Hello everyone, welcome to week 5 of Crypto academy's season 3. In today's lecture, professor @sapwood while teaching on the topic "Multisig Wallet(Electrum) - "m of n" Combinations" explained to us how a multisig wallet works using Electrum wallet. Below is my response to the assignment he gave after the class.
Question 1: WHAT IS A MULTI-SIG WALLET? HOW IS IT DIFFERENT FROM A SINGLE KEY WALLET? WHAT ARE THE DIFFERENT USES OF A MULTISIG WALLET?
Multi-sig wallet are defined as those wallets in which every transaction carried out in its network requires more than one signature for it to be signed and broadcasted. Multi-sig wallets are decentralized wallets, thus, each user has his own private key that gives him access to the wallet. Unlike single decentralized wallet that involves only one signature (private key), multi-sig wallets provides the user a Master Public Key (MPK) which he is expected to share with his co-signers. It is this MPK that enables the co-signers to also sign on a transaction before the transaction can be completed in the network.

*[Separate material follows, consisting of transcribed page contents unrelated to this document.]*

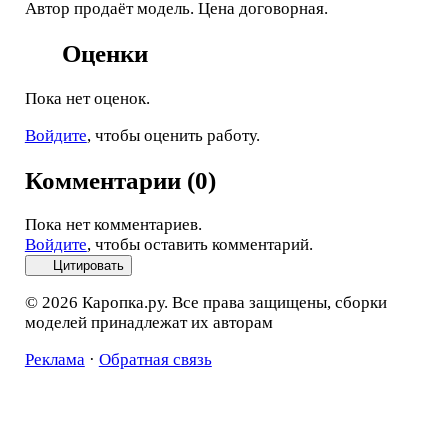
Автор продаёт модель. Цена договорная.
Оценки
Пока нет оценок.
Войдите
, чтобы оценить работу.
Комментарии (0)
Пока нет комментариев.
Войдите
, чтобы оставить комментарий.
Цитировать
© 2026 Каропка.ру. Все права защищены, сборки
моделей принадлежат их авторам
Реклама
·
Обратная связь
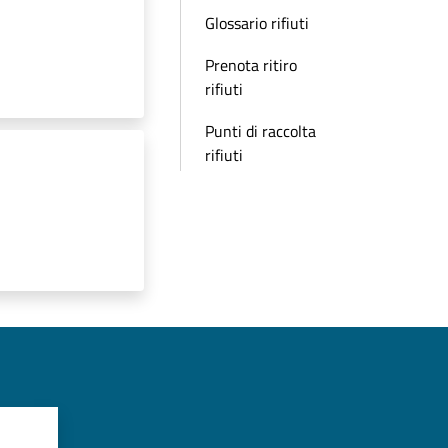
Glossario rifiuti
Prenota ritiro
rifiuti
Punti di raccolta
rifiuti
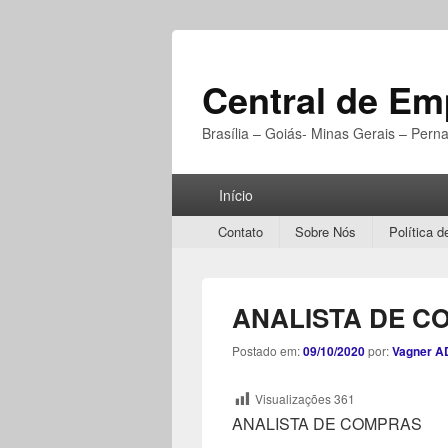
Central de E
Brasília – Goiás- Minas Gerais – Per
Menu
Início
Principal
Secondary
Contato
Sobre Nós
Política d
menu
ANALISTA DE C
Postado em:
09/10/2020
por:
Vagner A
Visualizações
361
ANALISTA DE COMPRAS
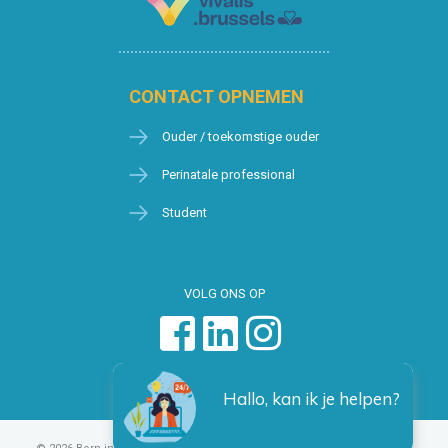
CONTACT OPNEMEN
Ouder / toekomstige ouder
Perinatale professional
Student
VOLG ONS OP
Hallo, kan ik je helpen?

To better understand this, it's best to think of a multi-sign wallet as a Joint account. In the banking sector, if during the set up of the joint account that it was agreed that before a withdrawal can be made, a certain number of co-signers must sign, the bank honors that agreement. If in the future a number of co-signer(s) less than the agreed number comes to withdraw from the account, the transaction won't be completed, untill the number of co-signers are complete. Same thing applies to multi-sig wallets.

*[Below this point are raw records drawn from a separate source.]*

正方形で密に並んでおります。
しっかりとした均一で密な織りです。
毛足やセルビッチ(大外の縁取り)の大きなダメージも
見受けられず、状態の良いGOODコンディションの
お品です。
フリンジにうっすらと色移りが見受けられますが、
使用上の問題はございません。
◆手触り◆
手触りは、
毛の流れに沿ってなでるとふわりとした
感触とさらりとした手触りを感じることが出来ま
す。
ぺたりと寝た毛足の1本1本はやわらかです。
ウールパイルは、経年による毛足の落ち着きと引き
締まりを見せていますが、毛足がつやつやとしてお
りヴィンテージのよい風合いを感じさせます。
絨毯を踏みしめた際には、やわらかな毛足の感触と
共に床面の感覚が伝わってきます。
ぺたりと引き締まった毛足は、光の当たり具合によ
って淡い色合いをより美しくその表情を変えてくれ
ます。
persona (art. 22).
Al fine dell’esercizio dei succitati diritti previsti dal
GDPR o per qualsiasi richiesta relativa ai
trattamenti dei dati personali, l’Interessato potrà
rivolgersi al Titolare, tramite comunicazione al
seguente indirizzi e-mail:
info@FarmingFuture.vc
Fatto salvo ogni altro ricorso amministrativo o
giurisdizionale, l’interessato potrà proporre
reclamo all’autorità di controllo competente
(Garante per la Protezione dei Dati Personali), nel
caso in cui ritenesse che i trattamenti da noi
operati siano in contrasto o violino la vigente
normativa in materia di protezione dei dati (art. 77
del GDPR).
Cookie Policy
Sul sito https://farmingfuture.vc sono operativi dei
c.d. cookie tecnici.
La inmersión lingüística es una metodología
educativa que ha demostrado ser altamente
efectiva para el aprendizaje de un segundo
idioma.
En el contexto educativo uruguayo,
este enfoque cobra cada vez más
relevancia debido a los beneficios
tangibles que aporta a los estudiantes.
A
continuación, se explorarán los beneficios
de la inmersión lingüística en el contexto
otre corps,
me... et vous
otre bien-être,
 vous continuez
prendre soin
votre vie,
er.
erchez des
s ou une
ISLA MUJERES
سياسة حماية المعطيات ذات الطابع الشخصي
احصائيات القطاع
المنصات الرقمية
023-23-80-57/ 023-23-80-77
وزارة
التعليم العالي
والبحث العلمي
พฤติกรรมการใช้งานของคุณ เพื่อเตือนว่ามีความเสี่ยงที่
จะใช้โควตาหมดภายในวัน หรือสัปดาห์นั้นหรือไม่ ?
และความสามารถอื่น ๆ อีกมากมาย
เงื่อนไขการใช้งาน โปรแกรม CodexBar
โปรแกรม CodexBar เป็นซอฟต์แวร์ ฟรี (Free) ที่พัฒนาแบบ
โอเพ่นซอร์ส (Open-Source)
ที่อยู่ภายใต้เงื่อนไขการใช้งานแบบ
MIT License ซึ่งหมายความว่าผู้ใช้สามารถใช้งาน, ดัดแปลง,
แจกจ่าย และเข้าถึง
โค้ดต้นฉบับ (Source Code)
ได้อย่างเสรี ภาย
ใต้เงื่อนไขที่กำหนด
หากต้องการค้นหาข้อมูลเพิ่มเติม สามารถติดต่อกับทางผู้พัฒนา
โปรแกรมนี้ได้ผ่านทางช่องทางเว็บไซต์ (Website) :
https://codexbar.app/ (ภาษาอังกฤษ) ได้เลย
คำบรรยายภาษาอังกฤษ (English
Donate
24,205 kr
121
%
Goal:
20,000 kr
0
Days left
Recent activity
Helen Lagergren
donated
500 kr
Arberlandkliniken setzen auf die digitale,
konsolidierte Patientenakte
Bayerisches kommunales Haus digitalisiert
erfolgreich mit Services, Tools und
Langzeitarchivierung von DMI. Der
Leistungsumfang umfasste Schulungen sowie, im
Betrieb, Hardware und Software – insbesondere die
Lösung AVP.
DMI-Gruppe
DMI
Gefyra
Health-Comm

While creating a multi-sign wallet, the user will be asked to select the total number of co-signers who will be allowed to sign a transaction from the wallet. This number is normally denoted as "n". Also, the user will be asked to choose the number of signatures required for a transaction to be processed. This number is denoted as "m".
Based on this agreement, a transaction may require 2 out of 3 signers for it to be approve. Where m = 2 and n = 3. Other ratios of "m" of "n" includes 2 of 2, 2 of 3, 3 of 5, 5 of 7, etc. where the smaller number is "m" and the larger one "n".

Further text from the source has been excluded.